Following the presentation, a discussion ensued, much of which centered around ways to encourage people to serve as mentors, including whether or not it should be included in performance measures. Mr. Mance said that, although he knows it may surprise some people, he does not feel that it should be included in performance measures because mentoring is something that people should not be “forced” to do. Rather, people should want to do it. Mr. Brooks noted that there may be a happy medium between making people do it and creating expectations and holding it up as a model of good leadership.
Mr. Mance agreed that demonstrating mentoring as a leadership expectation/quality is a good idea, and that USDA’s “flash mentoring” events help do this; the agency tries to get SES people to participate in them, which helps send a message. These events are about two hours long and convene mentors and mentees, who meet and talk in the context of set questions. The mentors are rotated around the room, so that participants have 15-20 minutes with different mentors with various interests and job responsibilities. What happens after that is up to the mentors and mentees, but the events provide a forum for bringing them together. The events have proven beneficial in engaging senior leadership, and it is Mr. Mance’s belief that they, and mentoring in general, has had a positive impact on USDA’s Employee Viewpoint Survey; he noted that the agency ranked third best on places for diversity. He also noted Google as an example of an organization in which mentoring is an expectation, much like in military branches.
Mr.

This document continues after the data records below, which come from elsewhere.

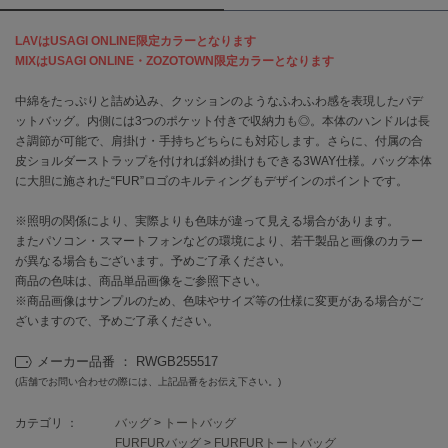
LAVはUSAGI ONLINE限定カラーとなります
célon
セロン
MIXはUSAGI ONLINE・ZOZOTOWN限定カラーとなります
Clarks Premium
中綿をたっぷりと詰め込み、クッションのようなふわふわ感を表現したパデ
クラークス
ットバッグ。内側には3つのポケット付きで収納力も◎。本体のハンドルは長
さ調節が可能で、肩掛け・手持ちどちらにも対応します。さらに、付属の合
CODE A
皮ショルダーストラップを付ければ斜め掛けもできる3WAY仕様。バッグ本体
コードエー
に大胆に施された“FUR”ロゴのキルティングもデザインのポイントです。
COLE HAAN
※照明の関係により、実際よりも色味が違って見える場合があります。
コール ハーン
またパソコン・スマートフォンなどの環境により、若干製品と画像のカラー
が異なる場合もございます。予めご了承ください。
CONVERSE
商品の色味は、商品単品画像をご参照下さい。
コンバース
※商品画像はサンプルのため、色味やサイズ等の仕様に変更がある場合がご
ざいますので、予めご了承ください。
DANSKIN
メーカー品番 ： RWGB255517
ダンスキン
(店舗でお問い合わせの際には、上記品番をお伝え下さい。)
カテゴリ ：
バッグ
>
トートバッグ
FURFURバッグ
>
FURFURトートバッグ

Shields noted that the benefits of mentoring extend significantly to mentors, not just mentees, citing his own personal experiences.
A meeting attendee noted that for smaller agencies, resources, both human and financial, are an issue. Mr. Mance emphasized that while he runs USDA’s mentoring program, it is only one of many responsibilities, and that there are low-cost and even no-cost options for infusing mentoring into an agency’s employee engagement efforts. He said that USDA did spend money to build a portal to assist in managing its program, but that there are ways to not do so. Ms. Levy emphasized that the flash mentoring programs are low cost but high yield.
- Closing Remarks
Akinyemi Banjo, Policy Advisor at ODEP, and Brett Sheats, National Project Director for EARN, then provided brief closing remarks, thanking attendees for coming and reminding them that the purpose of FEED is to exchange information and for ODEP, OPM and EEOC to hear from participants about what is and is not working at their agencies and what resources they need to be more effective in their disability inclusion efforts. The next FEED meeting will take place in June and will be a roundtable discussion on PAS in the workplace. Details will be emailed to FEED participants in the near future.